Celle-ci affirme que les musulmans ne doivent s'allier qu'avec des musulmans et
ne se montrer loyaux qu'envers des musulmans, qu'ils devraient manifester leur
animosité à l'encontre de tous les non musulmans, les juifs et les chrétiens
notamment. Le port du hijab, cher aux islamistes, est l'une des expressions de
cette doctrine: les fidèles doivent être aussi différents que possible des
Juifs et des chrétiens, y compris dans le détail vestimentaire, d'où l'obligation
du port du voile musulman, comme le souligne déjà Qaradhawi.
Lakhdar estime que le hijab, en Europe comme dans les
pays musulmans, est une manifestation claire de l'assujettissement,l'infériorité
et l'humiliation des femmes - une attitude qu'il convient de changer pour
faciliter l'intégration culturelle des musulmans d'Europe, et par la même occasion
permettre le progrès des sociétés musulmanes.
Lakhdar désapprouve
les critiques adressées au gouvernement français au sujet de la loi interdisant
le port du hijab dans les écoles. Il note que les détracteurs de la politique
française font comme si celle-ci avait totalement interdit le port du voile - ce
qui n'est, bien sûr, pas le cas, l'interdiction ne s'appliquant qu'aux écoles. Selon
Lakhdar, le port du voile dans les écoles est une
forme de propagande religieuse et devrait en effet être interdit.

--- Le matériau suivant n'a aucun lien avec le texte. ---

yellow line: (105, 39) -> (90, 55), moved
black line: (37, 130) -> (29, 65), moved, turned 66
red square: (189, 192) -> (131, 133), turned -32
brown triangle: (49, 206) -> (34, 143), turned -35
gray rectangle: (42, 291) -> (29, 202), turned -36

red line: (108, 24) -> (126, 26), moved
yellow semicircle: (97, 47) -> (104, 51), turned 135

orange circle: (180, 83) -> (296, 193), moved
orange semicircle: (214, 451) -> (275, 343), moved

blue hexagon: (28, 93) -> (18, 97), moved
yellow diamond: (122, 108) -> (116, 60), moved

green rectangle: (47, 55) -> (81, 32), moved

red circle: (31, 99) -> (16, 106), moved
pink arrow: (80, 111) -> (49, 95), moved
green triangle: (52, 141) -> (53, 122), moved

Il s'agit également
d'une provocation cynique: les Français ont, déjà depuis 1905, sorti l'église
de leur école ; un siècle plus tard, une minorité de musulmans de France veut
faire entrer sa mosquée dans l'école laïque de la République !
Conclusion
La vision qu'a Lafif
Lakhdar de l'islam en Europe est ancrée dans les
valeurs universelles qu'il a faites siennes: valeurs d'humanisme, de libéralisme,
de démocratie, lesquelles exigent l'égalité entre l'homme et la femme et le
refus de la discrimination religieuse et ethnique. Il ne cache pas qu'il considère
les sociétés européennes de loin plus avancées dans ce domaine que les sociétés
arabes musulmanes ; il estime donc que le monde musulman devrait s'inspirer du
modèle européen. C'est pourquoi il est entièrement favorable à la pleine intégration
des musulmans à la société européenne. Dans un récent entretien, il propose une
référence intéressante: il conseille aux musulmans d'adopter le principe
talmudique de dina d'malkhuta
dina, ("la loi du pays est celle qui doit être
suivie") comme devise pour les minorités islamiques d'Europe - une démarche
bien osée de sa part. Dans la forme comme dans le contenu, il apparaît donc que
Lafif Lakhdar représente
une voix courageuse et originale de la pensée contemporaine arabe - un réformiste
qui ne cherche en aucune façon à justifier les pratiques islamiques qui sont en
contradiction avec les valeurs universelles des droits de l'Homme.
(Conférence donnée le 10 décembre 2006 à la Conférence internationale sur "L'islam en Europe", à l'Université hébraïque de Jérusalem).